Moveworks is designed for autonomous task completion, not just conversational responses. Powered by the Moveworks Reasoning Engine, the Moveworks AI Assistant is designed to interpret intent, plan steps, and help execute actions across systems (such as submitting and tracking requests, triggering multi-step workflows, or moving approvals forward) with the right controls in place.
Because Moveworks connects deeply into the systems employees already rely on, it becomes a unified AI layer between people and the tools that run the business, which enables less context switching, fewer handoffs, and faster resolution at enterprise scale.
See how Moveworks can help your teams stop spinning their wheels and start accomplishing more with less effort.
Frequently Asked Questions
Agentic AI systems are designed to autonomously complete tasks by reasoning through steps and executing end-to-end workflows across connected systems. Conversational AI can interpret and respond in natural language. While it may trigger limited actions when integrated, it typically doesn’t plan and execute multi-step workflows autonomously the way agentic AI does.
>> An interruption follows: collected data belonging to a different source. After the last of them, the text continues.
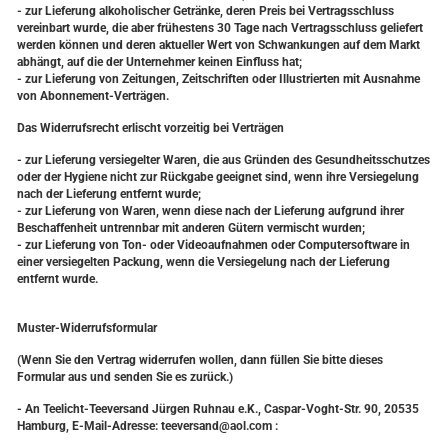
- zur Lieferung alkoholischer Getränke, deren Preis bei Vertragsschluss
vereinbart wurde, die aber frühestens 30 Tage nach Vertragsschluss geliefert
werden können und deren aktueller Wert von Schwankungen auf dem Markt
abhängt, auf die der Unternehmer keinen Einfluss hat;
- zur Lieferung von Zeitungen, Zeitschriften oder Illustrierten mit Ausnahme
von Abonnement-Verträgen.
Das Widerrufsrecht erlischt vorzeitig bei Verträgen
- zur Lieferung versiegelter Waren, die aus Gründen des Gesundheitsschutzes
oder der Hygiene nicht zur Rückgabe geeignet sind, wenn ihre Versiegelung
nach der Lieferung entfernt wurde;
- zur Lieferung von Waren, wenn diese nach der Lieferung aufgrund ihrer
Beschaffenheit untrennbar mit anderen Gütern vermischt wurden;
- zur Lieferung von Ton- oder Videoaufnahmen oder Computersoftware in
einer versiegelten Packung, wenn die Versiegelung nach der Lieferung
entfernt wurde.
Muster-Widerrufsformular
(Wenn Sie den Vertrag widerrufen wollen, dann füllen Sie bitte dieses
Formular aus und senden Sie es zurück.)
- An Teelicht-Teeversand Jürgen Ruhnau e.K., Caspar-Voght-Str. 90, 20535
Hamburg, E-Mail-Adresse: teeversand@aol.com :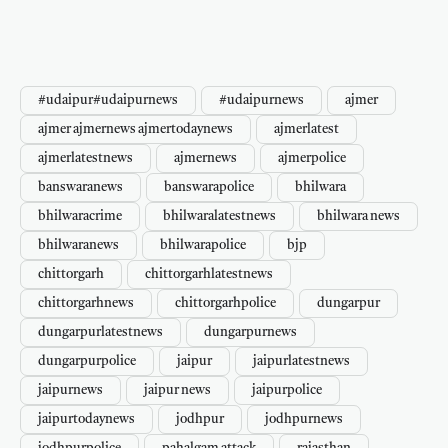
#udaipur#udaipurnews
#udaipurnews
ajmer
ajmer ajmernews ajmertodaynews
ajmerlatest
ajmerlatestnews
ajmernews
ajmerpolice
banswaranews
banswarapolice
bhilwara
bhilwaracrime
bhilwaralatestnews
bhilwara news
bhilwaranews
bhilwarapolice
bjp
chittorgarh
chittorgarhlatestnews
chittorgarhnews
chittorgarhpolice
dungarpur
dungarpurlatestnews
dungarpurnews
dungarpurpolice
jaipur
jaipurlatestnews
jaipurnews
jaipur news
jaipurpolice
jaipurtodaynews
jodhpur
jodhpurnews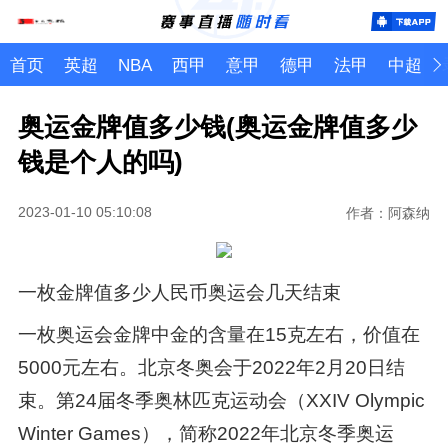
首页
英超
NBA
西甲
意甲
德甲
法甲
中超
奥运金牌值多少钱(奥运金牌值多少
钱是个人的吗)
2023-01-10 05:10:08
作者：阿森纳
一枚金牌值多少人民币奥运会几天结束
一枚奥运会金牌中金的含量在15克左右，价值在
5000元左右。北京冬奥会于2022年2月20日结
束。第24届冬季奥林匹克运动会（XXIV Olympic
Winter Games），简称2022年北京冬季奥运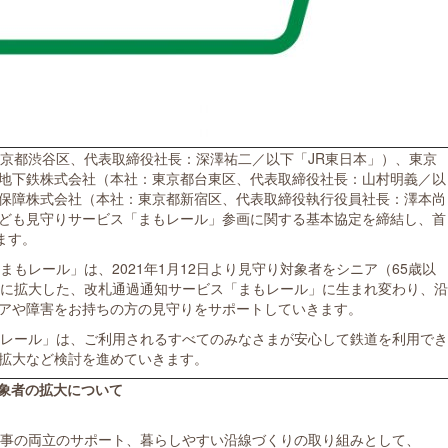
東京都渋谷区、代表取締役社長：深澤祐二／以下「JR東日本」）、東京
地下鉄株式会社（本社：東京都台東区、代表取締役社長：山村明義／以
保障株式会社（本社：東京都新宿区、代表取締役執行役員社長：澤本尚
子ども見守りサービス「まもレール」参画に関する基本協定を締結し、首
ます。
まもレール」は、2021年1月12日より見守り対象者をシニア（65歳以
）に拡大した、改札通過通知サービス「まもレール」に生まれ変わり、沿
アや障害をお持ちの方の見守りをサポートしていきます。
もレール」は、ご利用されるすべてのみなさまが安心して鉄道を利用でき
拡大など検討を進めていきます。
象者の拡大について
事の両立のサポート、暮らしやすい沿線づくりの取り組みとして、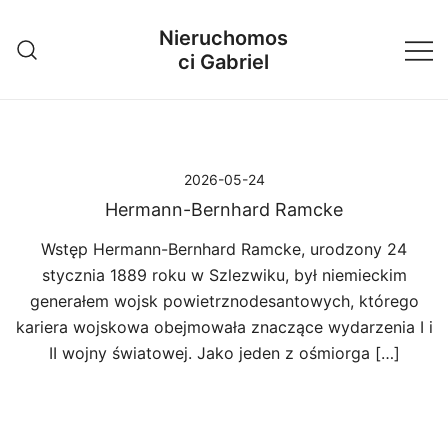
Przejdź
Nieruchomos
do
ci Gabriel
treści
2026-05-24
Hermann-Bernhard Ramcke
Wstęp Hermann-Bernhard Ramcke, urodzony 24
stycznia 1889 roku w Szlezwiku, był niemieckim
generałem wojsk powietrznodesantowych, którego
kariera wojskowa obejmowała znaczące wydarzenia I i
II wojny światowej. Jako jeden z ośmiorga […]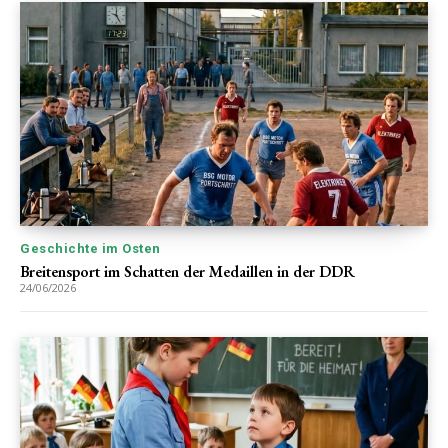
Geschichte im Osten
Breitensport im Schatten der Medaillen in der DDR
24/06/2026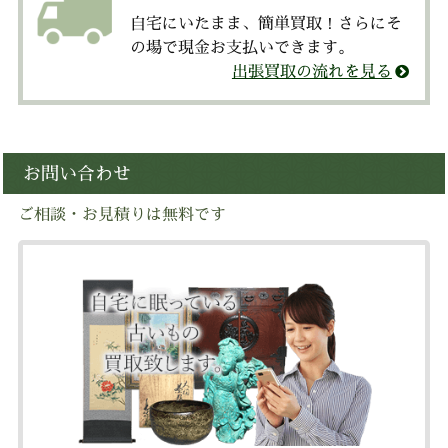
自宅にいたまま、簡単買取！さらにそ
の場で現金お支払いできます。
出張買取の流れを見る
お問い合わせ
ご相談・お見積りは無料です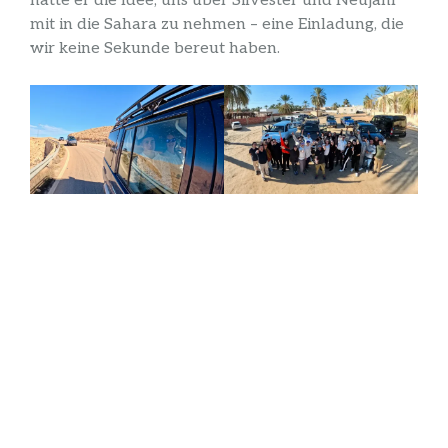
hatte er die Idee, uns über Silvester und Neujahr
mit in die Sahara zu nehmen – eine Einladung, die
wir keine Sekunde bereut haben.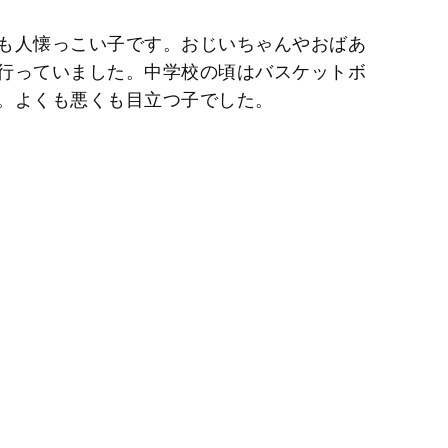
も人懐っこい子です。おじいちゃんやおばあ
行っていました。中学校の頃はバスケットボ
。よくも悪くも目立つ子でした。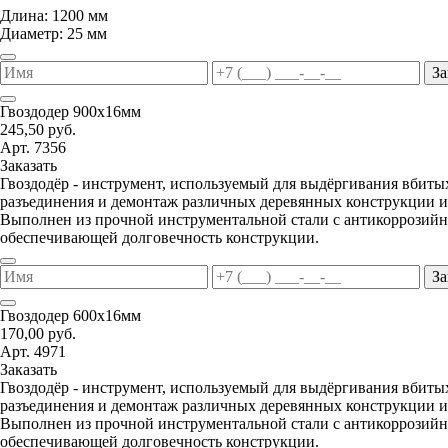
Длина: 1200 мм
Диаметр: 25 мм
За
Гвоздодер 900х16мм
245,50 руб.
Арт. 7356
Заказать
Гвоздодёр - инструмент, используемый для выдёргивания вбитых
разъединения и демонтаж различных деревянных конструкции и
Выполнен из прочной инструментальной стали с антикоррозий
обеспечивающей долговечность конструкции.
За
Гвоздодер 600х16мм
170,00 руб.
Арт. 4971
Заказать
Гвоздодёр - инструмент, используемый для выдёргивания вбитых
разъединения и демонтаж различных деревянных конструкции и
Выполнен из прочной инструментальной стали с антикоррозий
обеспечивающей долговечность конструкции.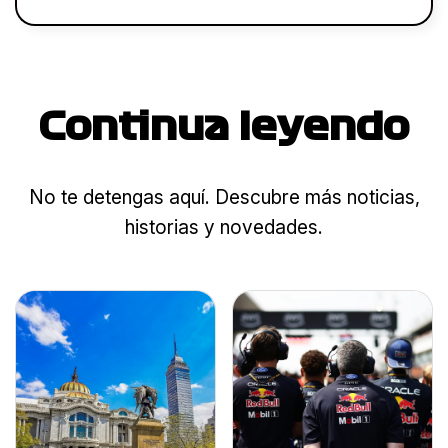
Continua leyendo
No te detengas aquí. Descubre más noticias,
historias y novedades.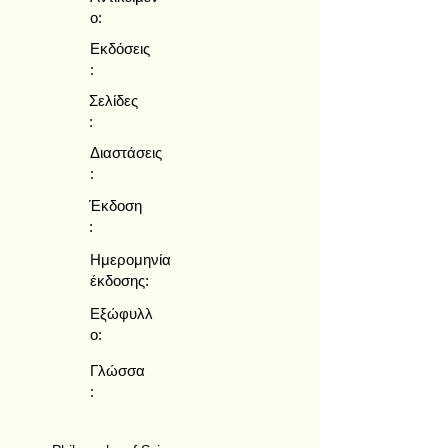
ο:
Εκδόσεις
:
Σελίδες
:
Διαστάσεις
:
Έκδοση
:
Ημερομηνία
έκδοσης:
Εξώφυλλ
ο:
Γλώσσα
:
High-volume, low-variance tasks like password resets, form processing, access provisioning, policy lookups, invoice checks, or ticket updates, are ideal because they follow predictable patterns yet consume significant employee time.
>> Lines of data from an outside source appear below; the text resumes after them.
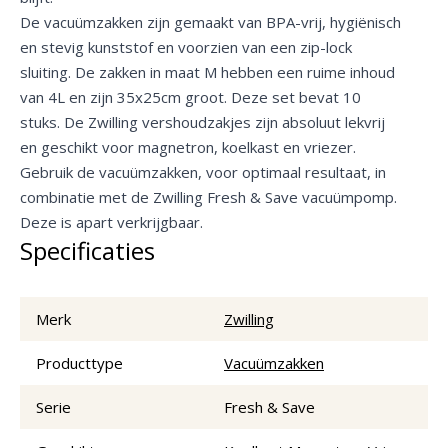
De vacuümzakken zijn gemaakt van BPA-vrij, hygiënisch
en stevig kunststof en voorzien van een zip-lock
sluiting. De zakken in maat M hebben een ruime inhoud
van 4L en zijn 35x25cm groot. Deze set bevat 10
stuks. De Zwilling vershoudzakjes zijn absoluut lekvrij
en geschikt voor magnetron, koelkast en vriezer.
Gebruik de vacuümzakken, voor optimaal resultaat, in
combinatie met de Zwilling Fresh & Save vacuümpomp.
Deze is apart verkrijgbaar.
Specificaties
Merk
Zwilling
Producttype
Vacuümzakken
Serie
Fresh & Save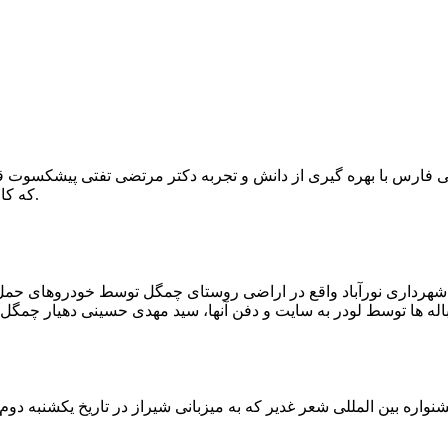
که کار احیا با حفر یک چاه ۲ متری و یک راهرو افقی ۲ متری صورت گرفت.
ه شهرداری نورآباد واقع در اراضی روستای چمگل توسط خودروهای حمل 
اره بین المللی شعر غدیر که به میزبانی شیراز در تاریخ یکشنبه دوم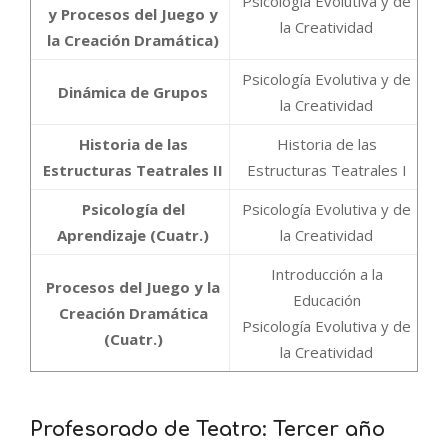
Psicología Evolutiva y de
y Procesos del Juego y
la Creatividad
la Creación Dramática)
Psicología Evolutiva y de
Dinámica de Grupos
la Creatividad
Historia de las
Historia de las
Estructuras Teatrales II
Estructuras Teatrales I
Psicología del
Psicología Evolutiva y de
Aprendizaje (Cuatr.)
la Creatividad
Introducción a la
Procesos del Juego y la
Educación
Creación Dramática
Psicología Evolutiva y de
(Cuatr.)
la Creatividad
Profesorado de Teatro: Tercer año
Enterprise-grade agentic AI platforms integrate securely with identity systems, apply access controls, provide auditability, and follow organizational policies to enable tasks to be completed safely and consistently.
Organizations may see meaningful reductions in repetitive workload within weeks by automating the highest-volume tasks immediately, allowing employees and support teams to focus on higher-impact work.
Agentic AI can complement existing automation by orchestrating workflows across siloed tools, reducing manual handoffs, and interpreting requests and context that legacy automation struggle to understand.